Investors are on edge, waiting for insight from the Fed’s July meeting regarding the upcoming taper.
The dollar has seemingly bottomed…
That should do it for the downside — a little past the .886 and tagging the grey midline. Going long here at 1647, stops at 1646.
But, it will all come down to the July Fed minutes, due out at 1:00 PM.
Treasuries are doing their part, backing off the 3.00% mark — albeit due to OMO.
Will it work? Probably.
Will it blow up some day? Undoubtedly.
But, for now, the markets are willing to ignore who’s doing the buying as long as someone is buying. We’ve seen this over and over again with the countless interventions.
Call it PPT, call it TPTB, it doesn’t much matter. The banks have hundreds of trillions in interest rate swaps that could sink them in a heartbeat if: (1) interest rates were to soar, and (2) they were ever required to mark their contracts to market.
The Fed, with the budget to monetize virtually all Tsy issues (and enough of the open market sales), knows this and is buying time — hoping the worst offenders can get their houses in order before things get out of hand.
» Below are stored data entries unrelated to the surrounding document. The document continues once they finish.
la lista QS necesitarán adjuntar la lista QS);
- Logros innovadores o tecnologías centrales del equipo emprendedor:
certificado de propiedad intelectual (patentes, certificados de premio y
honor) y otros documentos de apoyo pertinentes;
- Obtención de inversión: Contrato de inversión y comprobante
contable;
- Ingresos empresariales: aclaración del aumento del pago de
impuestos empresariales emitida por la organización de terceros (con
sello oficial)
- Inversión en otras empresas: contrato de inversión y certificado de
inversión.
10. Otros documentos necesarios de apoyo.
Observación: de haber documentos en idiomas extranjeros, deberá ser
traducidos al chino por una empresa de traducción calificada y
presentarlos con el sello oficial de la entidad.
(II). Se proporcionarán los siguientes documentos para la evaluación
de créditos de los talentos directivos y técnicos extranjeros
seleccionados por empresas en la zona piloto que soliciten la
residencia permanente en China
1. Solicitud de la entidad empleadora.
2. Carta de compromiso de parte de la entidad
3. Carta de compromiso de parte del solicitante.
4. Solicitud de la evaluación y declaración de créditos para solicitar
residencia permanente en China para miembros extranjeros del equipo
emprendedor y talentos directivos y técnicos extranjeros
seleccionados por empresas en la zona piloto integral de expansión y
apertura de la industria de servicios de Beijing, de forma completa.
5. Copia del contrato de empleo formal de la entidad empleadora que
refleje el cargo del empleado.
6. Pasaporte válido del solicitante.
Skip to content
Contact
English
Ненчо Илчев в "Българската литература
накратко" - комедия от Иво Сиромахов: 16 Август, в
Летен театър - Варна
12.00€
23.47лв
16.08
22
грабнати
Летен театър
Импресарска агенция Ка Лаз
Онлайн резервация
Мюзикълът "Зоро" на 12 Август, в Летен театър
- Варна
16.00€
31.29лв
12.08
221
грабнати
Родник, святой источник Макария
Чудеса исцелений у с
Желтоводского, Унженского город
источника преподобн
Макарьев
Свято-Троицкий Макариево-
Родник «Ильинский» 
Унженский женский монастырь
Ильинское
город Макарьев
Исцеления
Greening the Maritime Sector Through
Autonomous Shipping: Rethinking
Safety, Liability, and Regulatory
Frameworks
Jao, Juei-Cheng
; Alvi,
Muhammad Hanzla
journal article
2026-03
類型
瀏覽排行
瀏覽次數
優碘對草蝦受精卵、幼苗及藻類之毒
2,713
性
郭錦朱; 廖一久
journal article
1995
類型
As long as they have the ability to keep things from getting out of hand, they will. And, as long as the MSM plays along, they probably can. Markets are like elections. The hard core bulls and bears are unlikely to ever change. It’s the undecided folks in the middle who decide the winners and losers.
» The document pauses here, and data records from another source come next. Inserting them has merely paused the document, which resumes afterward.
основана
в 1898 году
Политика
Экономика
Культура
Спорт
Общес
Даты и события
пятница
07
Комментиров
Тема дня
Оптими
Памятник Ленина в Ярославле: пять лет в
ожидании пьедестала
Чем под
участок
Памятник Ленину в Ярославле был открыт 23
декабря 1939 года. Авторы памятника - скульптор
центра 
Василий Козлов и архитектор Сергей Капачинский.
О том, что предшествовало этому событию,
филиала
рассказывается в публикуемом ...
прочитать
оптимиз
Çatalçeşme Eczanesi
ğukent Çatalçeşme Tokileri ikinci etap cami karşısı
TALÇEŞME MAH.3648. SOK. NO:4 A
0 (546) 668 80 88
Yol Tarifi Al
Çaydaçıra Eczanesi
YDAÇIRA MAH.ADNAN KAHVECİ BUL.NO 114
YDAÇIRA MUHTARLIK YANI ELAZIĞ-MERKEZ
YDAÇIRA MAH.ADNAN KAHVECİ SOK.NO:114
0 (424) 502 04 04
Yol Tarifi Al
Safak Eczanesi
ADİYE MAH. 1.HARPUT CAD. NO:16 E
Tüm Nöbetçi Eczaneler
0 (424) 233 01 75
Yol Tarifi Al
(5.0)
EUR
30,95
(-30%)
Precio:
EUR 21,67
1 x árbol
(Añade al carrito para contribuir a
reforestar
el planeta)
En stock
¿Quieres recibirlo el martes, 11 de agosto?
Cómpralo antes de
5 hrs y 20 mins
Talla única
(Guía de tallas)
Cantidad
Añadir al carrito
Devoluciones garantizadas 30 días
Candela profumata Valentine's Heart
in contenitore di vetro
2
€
When an avalanche of sell orders floods the market, we get crashes — uncontrolled events like May 2008 and August 2011. We’ll know one’s happening when volume spikes, channels fail, patterns bust and prior lows don’t hold.
Most of the time, however, we get mild corrections that satisfy the bears and don’t freak out the bulls. To a chartist, they appear as channels being fleshed out. That’s what we’re facing now, though careless wording in the Fed minutes could easily change things.